_TASK MATERIAL_.
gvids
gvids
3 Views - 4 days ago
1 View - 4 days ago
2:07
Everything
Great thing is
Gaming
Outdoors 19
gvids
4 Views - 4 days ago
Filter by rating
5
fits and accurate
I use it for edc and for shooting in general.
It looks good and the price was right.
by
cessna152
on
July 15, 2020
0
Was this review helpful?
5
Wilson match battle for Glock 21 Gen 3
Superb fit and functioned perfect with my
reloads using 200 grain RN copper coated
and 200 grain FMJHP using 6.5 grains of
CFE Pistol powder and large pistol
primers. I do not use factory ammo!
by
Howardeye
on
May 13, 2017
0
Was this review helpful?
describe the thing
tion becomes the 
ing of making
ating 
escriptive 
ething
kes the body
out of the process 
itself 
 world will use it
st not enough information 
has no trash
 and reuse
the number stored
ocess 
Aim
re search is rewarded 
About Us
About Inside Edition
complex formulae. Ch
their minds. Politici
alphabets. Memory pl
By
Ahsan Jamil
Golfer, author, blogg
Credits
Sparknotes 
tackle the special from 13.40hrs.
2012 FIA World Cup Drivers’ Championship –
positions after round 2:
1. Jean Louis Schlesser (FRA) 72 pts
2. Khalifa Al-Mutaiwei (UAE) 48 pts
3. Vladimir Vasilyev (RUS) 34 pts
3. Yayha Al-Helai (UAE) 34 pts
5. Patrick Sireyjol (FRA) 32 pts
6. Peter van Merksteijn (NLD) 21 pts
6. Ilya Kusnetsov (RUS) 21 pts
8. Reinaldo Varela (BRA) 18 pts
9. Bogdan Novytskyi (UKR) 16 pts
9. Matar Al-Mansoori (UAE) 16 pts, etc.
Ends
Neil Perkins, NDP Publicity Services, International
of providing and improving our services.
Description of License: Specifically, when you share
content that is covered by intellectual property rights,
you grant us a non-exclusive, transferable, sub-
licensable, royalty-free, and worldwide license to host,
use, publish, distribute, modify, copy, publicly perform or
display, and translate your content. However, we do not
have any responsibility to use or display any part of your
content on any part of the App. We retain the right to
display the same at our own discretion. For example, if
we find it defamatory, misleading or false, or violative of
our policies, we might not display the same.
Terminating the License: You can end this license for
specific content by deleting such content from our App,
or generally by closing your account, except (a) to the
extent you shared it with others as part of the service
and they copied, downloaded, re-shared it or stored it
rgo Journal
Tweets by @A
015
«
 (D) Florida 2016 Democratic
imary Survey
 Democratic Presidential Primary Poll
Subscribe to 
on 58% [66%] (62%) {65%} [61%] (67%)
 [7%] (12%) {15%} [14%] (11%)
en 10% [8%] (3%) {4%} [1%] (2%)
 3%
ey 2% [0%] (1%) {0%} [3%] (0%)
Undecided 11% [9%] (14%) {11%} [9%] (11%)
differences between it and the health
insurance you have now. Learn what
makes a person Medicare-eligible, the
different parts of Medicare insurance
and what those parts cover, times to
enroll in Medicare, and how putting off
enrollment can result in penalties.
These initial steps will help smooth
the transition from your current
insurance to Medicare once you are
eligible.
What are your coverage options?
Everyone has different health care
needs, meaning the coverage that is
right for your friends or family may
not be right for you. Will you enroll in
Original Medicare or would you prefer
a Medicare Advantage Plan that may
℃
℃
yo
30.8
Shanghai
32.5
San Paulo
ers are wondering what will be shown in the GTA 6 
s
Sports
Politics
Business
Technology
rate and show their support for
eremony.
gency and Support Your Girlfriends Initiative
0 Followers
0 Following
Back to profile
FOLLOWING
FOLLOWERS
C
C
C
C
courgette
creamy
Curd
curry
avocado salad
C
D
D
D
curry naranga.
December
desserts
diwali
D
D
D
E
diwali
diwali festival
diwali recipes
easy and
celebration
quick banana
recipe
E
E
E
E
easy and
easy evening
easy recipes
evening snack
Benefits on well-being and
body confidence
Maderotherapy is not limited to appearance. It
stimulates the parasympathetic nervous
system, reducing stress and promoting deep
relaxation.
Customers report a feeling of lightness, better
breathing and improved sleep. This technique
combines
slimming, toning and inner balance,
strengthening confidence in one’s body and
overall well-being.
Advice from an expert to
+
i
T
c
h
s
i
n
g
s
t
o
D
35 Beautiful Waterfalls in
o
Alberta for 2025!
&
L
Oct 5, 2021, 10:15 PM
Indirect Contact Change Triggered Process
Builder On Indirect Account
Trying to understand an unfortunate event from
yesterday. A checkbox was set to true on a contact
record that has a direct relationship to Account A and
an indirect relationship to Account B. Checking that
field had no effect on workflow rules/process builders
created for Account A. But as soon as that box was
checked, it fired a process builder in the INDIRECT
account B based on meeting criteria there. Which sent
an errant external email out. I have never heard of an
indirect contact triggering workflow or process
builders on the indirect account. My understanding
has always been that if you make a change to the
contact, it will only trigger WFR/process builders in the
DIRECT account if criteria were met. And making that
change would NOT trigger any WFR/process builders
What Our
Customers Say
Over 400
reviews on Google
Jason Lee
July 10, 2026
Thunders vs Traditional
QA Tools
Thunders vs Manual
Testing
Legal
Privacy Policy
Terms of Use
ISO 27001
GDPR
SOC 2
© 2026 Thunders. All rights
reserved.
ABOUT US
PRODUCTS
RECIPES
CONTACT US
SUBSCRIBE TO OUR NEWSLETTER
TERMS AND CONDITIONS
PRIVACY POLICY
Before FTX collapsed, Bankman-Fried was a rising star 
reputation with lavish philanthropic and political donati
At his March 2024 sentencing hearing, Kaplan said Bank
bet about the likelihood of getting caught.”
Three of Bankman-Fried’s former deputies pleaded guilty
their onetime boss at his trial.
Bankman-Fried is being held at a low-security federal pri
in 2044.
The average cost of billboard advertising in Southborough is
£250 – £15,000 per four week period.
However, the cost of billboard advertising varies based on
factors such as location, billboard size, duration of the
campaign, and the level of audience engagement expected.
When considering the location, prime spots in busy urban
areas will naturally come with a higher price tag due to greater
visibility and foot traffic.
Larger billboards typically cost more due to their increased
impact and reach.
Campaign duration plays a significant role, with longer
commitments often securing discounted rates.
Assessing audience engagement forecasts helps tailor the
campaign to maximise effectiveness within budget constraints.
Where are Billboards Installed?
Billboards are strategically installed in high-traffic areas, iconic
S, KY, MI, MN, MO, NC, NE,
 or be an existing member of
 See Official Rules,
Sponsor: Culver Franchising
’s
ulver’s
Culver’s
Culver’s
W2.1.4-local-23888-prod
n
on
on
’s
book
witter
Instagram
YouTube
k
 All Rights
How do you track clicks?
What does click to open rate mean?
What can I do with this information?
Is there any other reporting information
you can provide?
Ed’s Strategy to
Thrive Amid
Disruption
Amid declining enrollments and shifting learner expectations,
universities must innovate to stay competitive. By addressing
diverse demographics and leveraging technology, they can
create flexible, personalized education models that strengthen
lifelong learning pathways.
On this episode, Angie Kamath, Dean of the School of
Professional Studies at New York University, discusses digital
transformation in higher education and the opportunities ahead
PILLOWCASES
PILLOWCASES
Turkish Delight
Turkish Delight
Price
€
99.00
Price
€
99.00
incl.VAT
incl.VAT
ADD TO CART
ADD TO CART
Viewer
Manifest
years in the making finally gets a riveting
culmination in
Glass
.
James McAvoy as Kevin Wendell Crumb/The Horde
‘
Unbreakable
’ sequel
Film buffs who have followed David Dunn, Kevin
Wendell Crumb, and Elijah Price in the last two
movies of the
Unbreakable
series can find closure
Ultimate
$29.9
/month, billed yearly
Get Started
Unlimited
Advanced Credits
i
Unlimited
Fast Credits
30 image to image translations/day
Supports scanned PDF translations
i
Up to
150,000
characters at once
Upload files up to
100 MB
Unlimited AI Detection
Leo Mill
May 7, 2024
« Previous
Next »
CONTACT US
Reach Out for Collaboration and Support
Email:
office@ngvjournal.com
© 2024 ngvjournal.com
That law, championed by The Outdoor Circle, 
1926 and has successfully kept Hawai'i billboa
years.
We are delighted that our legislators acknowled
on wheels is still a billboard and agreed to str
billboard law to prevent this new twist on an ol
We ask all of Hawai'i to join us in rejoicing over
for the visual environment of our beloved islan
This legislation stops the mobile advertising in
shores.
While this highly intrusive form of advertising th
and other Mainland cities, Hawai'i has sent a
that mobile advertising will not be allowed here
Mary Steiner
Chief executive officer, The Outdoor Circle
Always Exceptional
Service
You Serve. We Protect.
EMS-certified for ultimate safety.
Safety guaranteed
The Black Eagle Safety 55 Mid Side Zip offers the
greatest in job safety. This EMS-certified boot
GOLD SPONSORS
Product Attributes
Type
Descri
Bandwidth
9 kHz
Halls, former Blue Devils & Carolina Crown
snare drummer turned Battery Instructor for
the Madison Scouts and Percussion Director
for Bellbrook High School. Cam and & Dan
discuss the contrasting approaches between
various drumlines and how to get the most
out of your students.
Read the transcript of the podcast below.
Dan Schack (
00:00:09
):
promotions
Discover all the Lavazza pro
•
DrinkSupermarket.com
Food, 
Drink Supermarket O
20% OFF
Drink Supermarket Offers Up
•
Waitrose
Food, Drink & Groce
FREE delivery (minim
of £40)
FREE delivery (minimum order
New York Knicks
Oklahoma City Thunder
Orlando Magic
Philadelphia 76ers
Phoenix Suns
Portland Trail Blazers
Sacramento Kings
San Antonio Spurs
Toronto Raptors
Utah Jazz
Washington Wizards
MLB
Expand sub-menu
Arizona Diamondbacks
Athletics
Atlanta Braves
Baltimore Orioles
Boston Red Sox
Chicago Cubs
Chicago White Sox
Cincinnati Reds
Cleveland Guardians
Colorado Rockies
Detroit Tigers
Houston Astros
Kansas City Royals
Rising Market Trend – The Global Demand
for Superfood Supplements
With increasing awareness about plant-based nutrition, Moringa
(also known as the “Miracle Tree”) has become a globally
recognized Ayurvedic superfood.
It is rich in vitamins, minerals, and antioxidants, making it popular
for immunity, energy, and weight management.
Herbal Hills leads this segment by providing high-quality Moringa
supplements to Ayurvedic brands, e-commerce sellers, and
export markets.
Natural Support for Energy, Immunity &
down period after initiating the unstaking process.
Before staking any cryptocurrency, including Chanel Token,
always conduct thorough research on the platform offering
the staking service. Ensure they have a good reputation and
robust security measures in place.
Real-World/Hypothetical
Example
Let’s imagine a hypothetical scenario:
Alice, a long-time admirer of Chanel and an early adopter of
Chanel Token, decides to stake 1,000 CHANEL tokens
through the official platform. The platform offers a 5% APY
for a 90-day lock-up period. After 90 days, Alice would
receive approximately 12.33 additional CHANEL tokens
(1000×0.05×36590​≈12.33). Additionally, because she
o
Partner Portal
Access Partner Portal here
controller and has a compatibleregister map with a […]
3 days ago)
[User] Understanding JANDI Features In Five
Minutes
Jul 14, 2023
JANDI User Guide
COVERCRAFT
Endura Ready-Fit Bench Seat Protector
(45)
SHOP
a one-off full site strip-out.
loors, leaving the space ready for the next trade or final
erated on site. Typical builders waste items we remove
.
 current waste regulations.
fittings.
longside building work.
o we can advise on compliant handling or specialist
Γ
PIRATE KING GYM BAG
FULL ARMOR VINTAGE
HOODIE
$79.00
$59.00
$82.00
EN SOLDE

_INSTRUCTIONS FOR THE TASK_. Select and copy every line of the listing with the word "Thunders".

_TASK SOLUTION_.
Thunders vs Traditional
Thunders vs Manual
© 2026 Thunders. All rights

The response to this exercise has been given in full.